🔗 Source: arXiv

AdaEDL: Early Draft Stopping for Speculative Decoding of Large Language Models via an Entropy-based Lower Bound on Token Acceptance Probability

Mechanism: Dynamically terminates the token drafting phase during speculative decoding by computing a lower bound on expected acceptance probability using draft model logits’ entropy.
Nuance: Unlike prior adaptive methods that rely on static confidence thresholds or require training task-specific predictors, AdaEDL is entirely training-free and leverages distributional uncertainty (entropy) for robust, plug-and-play acceleration.

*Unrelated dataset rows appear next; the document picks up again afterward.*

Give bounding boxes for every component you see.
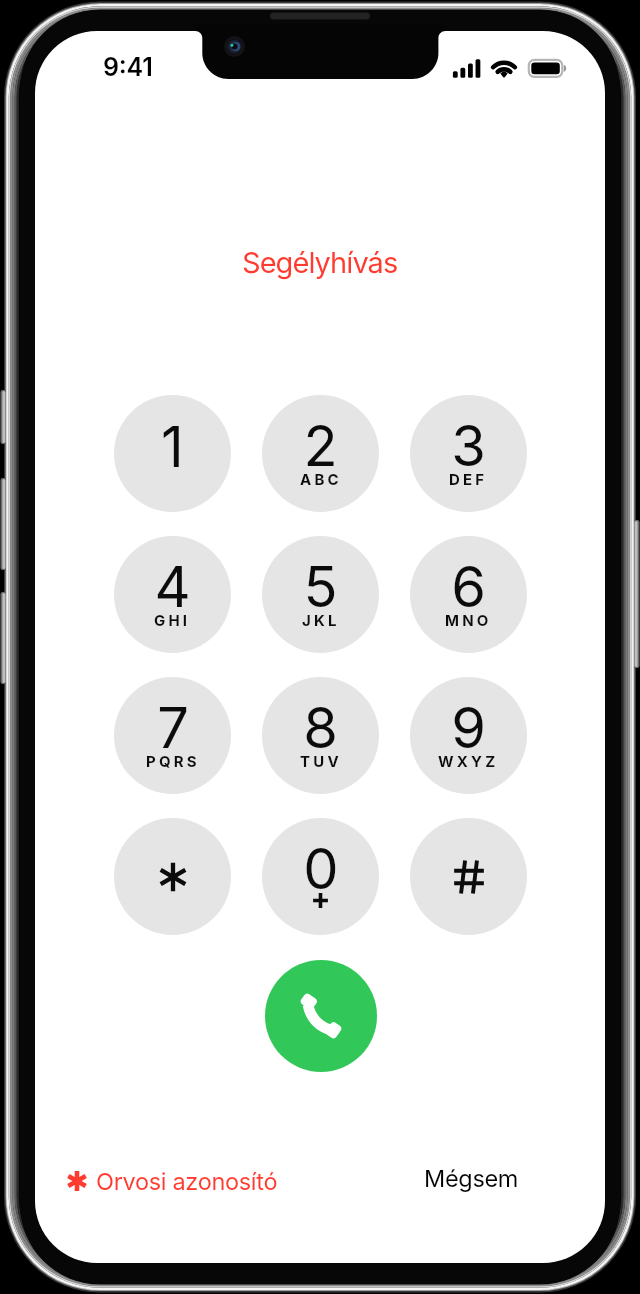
button[interactable]: Call — [265, 960, 377, 1072]
staticText: ABC — [300, 470, 342, 488]
staticText: DEF — [449, 470, 488, 488]
button[interactable]: Mégsem — [424, 1164, 519, 1192]
button[interactable]: 7 — [114, 677, 231, 794]
staticText: Orvosi azonosító — [96, 1167, 278, 1195]
staticText: 9 — [451, 694, 486, 762]
staticText: 9:41 — [103, 52, 153, 82]
staticText: 8 — [303, 694, 338, 762]
staticText: MNO — [445, 611, 492, 629]
button[interactable]: 8 — [262, 677, 379, 794]
staticText: 7 — [157, 694, 189, 762]
staticText: Mégsem — [424, 1164, 519, 1192]
staticText: 4 — [154, 553, 191, 621]
button[interactable]: 9 — [410, 677, 527, 794]
button[interactable] — [410, 818, 527, 935]
staticText: GHI — [154, 611, 191, 629]
button[interactable]: 4 — [114, 536, 231, 653]
button[interactable]: 6 — [410, 536, 527, 653]
staticText: TUV — [300, 752, 342, 770]
button[interactable]: 2 — [262, 395, 379, 512]
staticText: JKL — [302, 611, 340, 629]
staticText: 0 — [303, 835, 339, 903]
button[interactable]: 0 — [262, 818, 379, 935]
staticText: 6 — [451, 553, 486, 621]
staticText: 5 — [303, 553, 338, 621]
staticText: PQRS — [146, 752, 200, 770]
staticText: 2 — [303, 412, 338, 480]
button[interactable]: 1 — [114, 395, 231, 512]
button[interactable]: Orvosi azonosító — [58, 1162, 278, 1200]
staticText: 3 — [451, 412, 486, 480]
staticText: 1 — [161, 413, 184, 481]
staticText: WXYZ — [438, 752, 499, 770]
button[interactable]: 3 — [410, 395, 527, 512]
button[interactable] — [114, 818, 231, 935]
staticText: Segélyhívás — [242, 245, 398, 280]
button[interactable]: 5 — [262, 536, 379, 653]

Achieves 10%-57% inference speedups over static draft-length speculative decoding and up to 10% gains over other training-free baselines across multiple datasets and model pairs.
Maintains consistent performance gains even at high sampling temperatures where traditional speculative decoding collapses below autoregressive baselines.
Eliminates the need for dataset-specific fine-tuning or hyperparameter search, enabling seamless integration into existing LLM inference pipelines.

Sensitive to the initial stopping threshold (λ), particularly for short-generation tasks where insufficient drafting rounds hinder dynamic threshold convergence.
Relies on a fixed entropy scaling factor (γ ≈ 0.2) in current implementations; optimal γ may vary across models and requires further investigation.
Efficiency gains are inherently bounded by the draft model’s computational cost and alignment with the target model, limiting absolute speedups in highly mismatched setups.